Ok,so people use NTP to "synchronize" their clocks and then write applications that assume the clocks are in exact sync and can use timestamps for synchronization, even though NTP can see the clocks aren't always in sync. Do I have that right?

If you are an engineer at Google dealing with Spanner, then you can in fact assume clocks are well synchronized and can use timestamps for synchronization. If you get commit timestamps from Spanner you can compare them to determine exactly which commit happened first. That’s a stronger guarantee than the typical Serializable database like postgresql: https://www.postgresql.org/docs/current/transaction-iso.html...

That’s the radical developer simplicity promised by TrueTime mentioned in the article.

That’s actually not at all what TrueTime guarantees and assuming they’ve solved a physical impossibility is dangerous technically as a founding assumption for higher level tech (which thankfully Spanner does not do).

What TrueTime says is that clocks are synchronized within some delta just like NTP, but that delta is significantly smaller thanks to GPS time sync. That enables applications to have tighter bounds on waiting to see if a conflict may exist before committing which is why Spanner is fast. CockroachDB works similarly but given the logistical challenge of getting GPS receivers into data centers, they worked to achieve a smaller delta through better NTP-like timestamps and generally get fairly close performance.

https://programmingappliedai.substack.com/p/what-is-true-tim...
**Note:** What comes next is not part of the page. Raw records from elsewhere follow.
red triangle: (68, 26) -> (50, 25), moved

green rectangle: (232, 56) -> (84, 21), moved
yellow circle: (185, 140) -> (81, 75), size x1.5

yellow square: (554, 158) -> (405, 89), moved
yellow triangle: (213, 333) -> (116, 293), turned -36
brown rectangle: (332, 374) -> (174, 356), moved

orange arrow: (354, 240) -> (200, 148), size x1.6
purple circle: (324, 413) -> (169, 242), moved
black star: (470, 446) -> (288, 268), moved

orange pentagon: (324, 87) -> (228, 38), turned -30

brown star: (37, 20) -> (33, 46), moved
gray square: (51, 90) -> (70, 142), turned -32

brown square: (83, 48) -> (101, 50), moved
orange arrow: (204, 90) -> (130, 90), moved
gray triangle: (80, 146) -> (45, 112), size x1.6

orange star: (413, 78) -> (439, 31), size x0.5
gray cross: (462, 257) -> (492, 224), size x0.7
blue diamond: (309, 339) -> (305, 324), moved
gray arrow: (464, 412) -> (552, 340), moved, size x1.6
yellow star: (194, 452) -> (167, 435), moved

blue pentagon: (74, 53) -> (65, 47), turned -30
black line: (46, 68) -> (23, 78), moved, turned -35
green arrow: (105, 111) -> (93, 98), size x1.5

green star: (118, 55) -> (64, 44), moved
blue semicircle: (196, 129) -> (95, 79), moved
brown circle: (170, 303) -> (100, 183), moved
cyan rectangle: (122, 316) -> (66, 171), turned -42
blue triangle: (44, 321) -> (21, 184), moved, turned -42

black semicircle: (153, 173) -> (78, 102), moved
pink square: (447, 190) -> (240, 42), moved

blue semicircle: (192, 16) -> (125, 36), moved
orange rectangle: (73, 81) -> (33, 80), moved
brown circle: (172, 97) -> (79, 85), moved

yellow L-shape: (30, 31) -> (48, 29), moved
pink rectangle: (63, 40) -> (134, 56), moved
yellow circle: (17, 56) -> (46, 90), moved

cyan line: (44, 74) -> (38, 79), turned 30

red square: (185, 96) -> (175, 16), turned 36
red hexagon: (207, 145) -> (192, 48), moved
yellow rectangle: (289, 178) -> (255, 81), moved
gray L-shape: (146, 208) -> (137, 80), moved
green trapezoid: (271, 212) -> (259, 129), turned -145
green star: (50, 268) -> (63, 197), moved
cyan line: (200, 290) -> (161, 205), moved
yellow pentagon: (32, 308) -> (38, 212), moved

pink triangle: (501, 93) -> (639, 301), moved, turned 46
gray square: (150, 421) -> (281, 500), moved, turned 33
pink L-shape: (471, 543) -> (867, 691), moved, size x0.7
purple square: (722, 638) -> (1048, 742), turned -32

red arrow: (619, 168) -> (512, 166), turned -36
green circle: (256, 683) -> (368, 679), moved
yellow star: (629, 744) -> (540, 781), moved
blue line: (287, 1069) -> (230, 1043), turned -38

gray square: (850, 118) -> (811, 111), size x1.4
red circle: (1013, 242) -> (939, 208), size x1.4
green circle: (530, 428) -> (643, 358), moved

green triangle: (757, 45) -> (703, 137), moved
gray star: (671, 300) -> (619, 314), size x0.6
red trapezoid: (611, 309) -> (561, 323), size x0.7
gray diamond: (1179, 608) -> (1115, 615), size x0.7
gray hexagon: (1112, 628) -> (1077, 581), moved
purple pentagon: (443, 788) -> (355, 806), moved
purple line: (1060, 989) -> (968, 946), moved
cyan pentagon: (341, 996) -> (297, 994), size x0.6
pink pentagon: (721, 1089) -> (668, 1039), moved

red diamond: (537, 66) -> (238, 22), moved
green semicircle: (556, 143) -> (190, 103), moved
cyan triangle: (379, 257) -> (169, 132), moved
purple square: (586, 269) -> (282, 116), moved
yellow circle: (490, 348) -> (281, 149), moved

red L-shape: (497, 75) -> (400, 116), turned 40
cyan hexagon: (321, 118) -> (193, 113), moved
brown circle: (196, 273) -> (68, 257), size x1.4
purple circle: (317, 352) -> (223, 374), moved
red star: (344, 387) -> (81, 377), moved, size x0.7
> Bounded Uncertainty: TrueTime provides a time interval, [earliest, latest], rather than a single timestamp. This interval represents the possible range of the current time with bounded uncertainty. The uncertainty is caused by clock drift, synchronization delays, and other factors in distributed systems.

That’s exactly what I’m saying but you simply provided more details. TrueTime guarantees clocks are well synchronized: and of course that means synchronized to a reasonable upper bound. It’s no more possible for clocks to be absolutely synchronized, than for two line segments drawn independently to have absolutely the same length.

> you can compare them to determine exactly which commit happened first

This is the part I was referring to. You cannot just compare timestamps and know which happened first. You have to actually handle the case where you don’t know if there’s a happens before relationship between the timestamps. Thats a very important distinction

Alternatively, you could guarantee the same synchronization using PPS and PTP to each host's DCD pin of their serial port or to specialized hardware such as modern PTP-enabled smart NICs/FPGAs that can accept PPS input. GPS+PPS gets you to within 20-80ns global synchronization depending on implementation (assuming you're all mostly in the same inertial frame), and allows you to make much stronger guarantees than TrueTime (due to higher precision distributed ordering guarantees, which translate to lower latency and higher throughput distributed writes).

> and allows you to make much stronger guarantees than TrueTime (due to higher precision distributed ordering guarantees, which translate to lower latency and higher throughput distributed writes).

TrueTime is the software algorithm for managing the timestamps. It’s agnostic to the accuracy of the underlying time source. If it was inaccurate then you get looser bounds and as you note higher latency. Google already does everything you suggest for TrueTime while also having atomic clocks in places.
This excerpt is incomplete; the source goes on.